I hypothesise that the majority of active SO users are beginner or intermediate programmers. I was using SO quite frequently when I started learning how to program. Now, I don’t have a need neither do I participate in their surveys. My senior colleague does not use it as well, moreover he doesn’t even have time for that. You can occasionally look up a few things but that’s that. In comparison, just three four years ago it was my goto website.
What you see in the results of their survey is a sample of the active users who are predominantly between this and that age nothing more and nothing less.
As an individual contributor over 35, I land on Slack Overflow about once a month I’d guess (it feels like even less, though it may well be more, if I do without consciously remembering). The problems I need to solve have become so specialized and niche that it’s often not worth googling. They mostly rather need reading existing code or talking to people.
That’s not to say that I know everything after those decades. But for the things that are more “I forgot the details, yet again” (or “I didn’t really know that detail but now it has become important”), such as for example “what are the exact semantics of that uncommon assembly instruction” or “what does the C standard define here”, it’s well advised to just look into an official source instead.
There are some hard truths missed / glossed in this article. I’ve thought a fair amount about this because my own career path is relatively unique, and included me needing a job very close in time to become extremely wealthy, so I had a chance to see both sides.

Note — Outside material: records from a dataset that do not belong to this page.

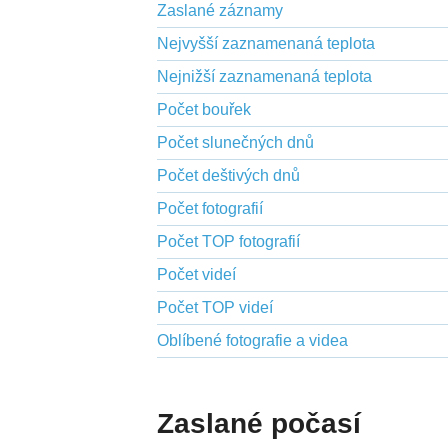
Zaslané záznamy
Nejvyšší zaznamenaná teplota
Nejnižší zaznamenaná teplota
Počet bouřek
Počet slunečných dnů
Počet deštivých dnů
Počet fotografií
Počet TOP fotografií
Počet videí
Počet TOP videí
Oblíbené fotografie a videa
Zaslané počasí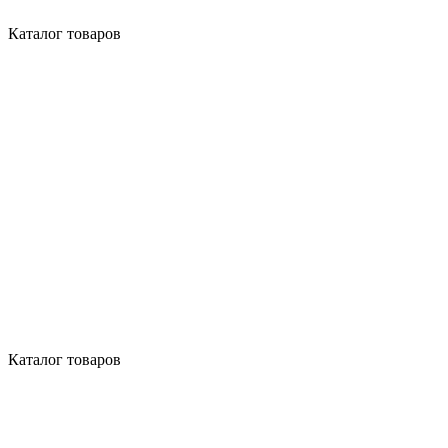
Каталог товаров
Каталог товаров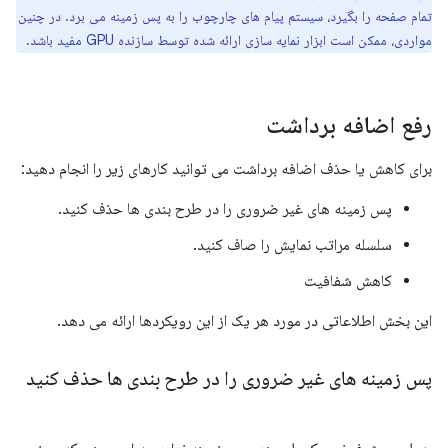
تمام صفحه را بگیرد، سیستم پیام های چارچوب را به پس زمینه می برد. در چنین
مواردی، ممکن است ابزار نمایه سازی ارائه شده توسط سازنده GPU مفید باشد.
رفع اضافه برداشت
برای کاهش یا حذف اضافه برداشت می توانید کارهای زیر را انجام دهید:
پس زمینه های غیر ضروری را در طرح بندی ها حذف کنید.
سلسله مراتب نمایش را صاف کنید.
کاهش شفافیت
این بخش اطلاعاتی در مورد هر یک از این رویکردها ارائه می دهد.
پس زمینه های غیر ضروری را در طرح بندی ها حذف کنید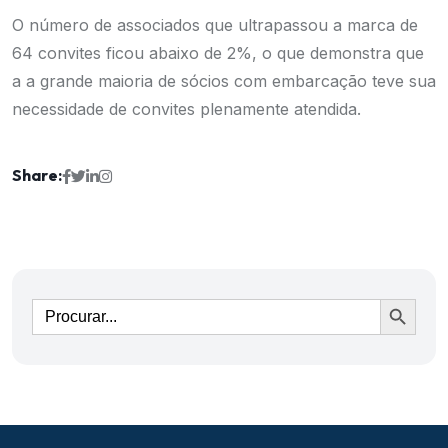
O número de associados que ultrapassou a marca de
64 convites ficou abaixo de 2%, o que demonstra que
a a grande maioria de sócios com embarcação teve sua
necessidade de convites plenamente atendida.
Share:
Ir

In short, if you are under 40 and an engineer, you currently probably are massively underestimating how hard it will be to get an IC or junior management job at a quality tech firm once you turn 45 or so. There is a ton of inertia against hiring mid 40 engineers.
There are some what I would call organizationally rational reasons to be wary of hiring engineering talent at mid 40s and above, and some organizationally poor reasons.

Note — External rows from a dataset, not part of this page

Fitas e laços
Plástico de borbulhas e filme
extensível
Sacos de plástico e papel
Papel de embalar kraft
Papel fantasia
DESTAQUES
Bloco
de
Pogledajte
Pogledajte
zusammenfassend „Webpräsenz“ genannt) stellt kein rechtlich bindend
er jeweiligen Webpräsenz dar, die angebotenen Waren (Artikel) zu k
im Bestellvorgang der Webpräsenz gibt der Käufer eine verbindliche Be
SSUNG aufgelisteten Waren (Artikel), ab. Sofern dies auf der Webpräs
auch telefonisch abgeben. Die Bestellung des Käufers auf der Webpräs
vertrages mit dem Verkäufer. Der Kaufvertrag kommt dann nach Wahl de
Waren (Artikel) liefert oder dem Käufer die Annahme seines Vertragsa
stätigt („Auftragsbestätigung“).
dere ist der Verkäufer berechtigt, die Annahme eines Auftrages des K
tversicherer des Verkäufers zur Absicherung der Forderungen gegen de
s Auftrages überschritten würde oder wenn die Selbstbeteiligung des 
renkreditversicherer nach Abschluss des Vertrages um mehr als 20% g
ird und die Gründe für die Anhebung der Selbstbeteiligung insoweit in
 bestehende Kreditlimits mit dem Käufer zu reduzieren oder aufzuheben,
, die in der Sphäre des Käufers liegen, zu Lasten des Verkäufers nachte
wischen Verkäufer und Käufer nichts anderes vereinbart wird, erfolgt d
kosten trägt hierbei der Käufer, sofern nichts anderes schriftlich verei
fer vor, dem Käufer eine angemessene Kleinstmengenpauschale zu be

On the rational side, you have to remember that most of the industry works on a promote-to-management methodology for engineering ICs. There are a few rare companies that have distinguished engineering type tracks for lifers, but most do not. So, the first thing anyone looking at an engineer in their mid 40s is thinking is: “this person was never a good enough employee to get promoted into management.”

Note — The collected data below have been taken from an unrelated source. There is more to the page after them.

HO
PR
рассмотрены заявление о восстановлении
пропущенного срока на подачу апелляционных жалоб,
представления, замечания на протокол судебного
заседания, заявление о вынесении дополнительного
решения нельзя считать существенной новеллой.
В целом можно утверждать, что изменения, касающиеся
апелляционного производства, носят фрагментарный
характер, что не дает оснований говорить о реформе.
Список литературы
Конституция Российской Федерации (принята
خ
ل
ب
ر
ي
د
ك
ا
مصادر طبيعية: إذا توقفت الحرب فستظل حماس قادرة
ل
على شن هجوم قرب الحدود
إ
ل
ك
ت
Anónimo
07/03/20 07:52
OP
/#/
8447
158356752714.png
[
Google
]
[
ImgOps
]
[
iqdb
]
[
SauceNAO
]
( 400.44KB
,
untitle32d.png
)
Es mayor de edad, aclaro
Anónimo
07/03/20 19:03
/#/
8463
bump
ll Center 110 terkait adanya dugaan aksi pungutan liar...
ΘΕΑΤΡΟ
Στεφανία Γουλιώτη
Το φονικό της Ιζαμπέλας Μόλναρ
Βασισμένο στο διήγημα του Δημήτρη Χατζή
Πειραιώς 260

I would say that this is generally a reasonable prior to have while assessing someone, and a hiring manager who is open minded will at least want to understand why that is. Many of the whys mean they might not be a good fit at a growing engineering org.
On the bad Nash equilibrium side of hiring, esp. at a fast growth company, there will be, guaranteed, large team managers in their mid-20s. Some of them will turn out to be stellar leaders, or are stellar leaders. The rest, ... do not want to manage people twice their age. So, this is a suboptimal outcome that comes from pretty normal group hierarchy type tendencies, compounding with the above it can mean even a pretty progressive org can feel principled about not hiring engineering that is ‘too old’.
There is more negative selection bias as well - engineers with good negotiating skills that know how to strategically lever their talent can head into consulting or other other performance based situations and make 10-100x a base salary.
All this adds up to, in my mind, that engineers in their 30s need an exit strategy - and they need to execute on it fast.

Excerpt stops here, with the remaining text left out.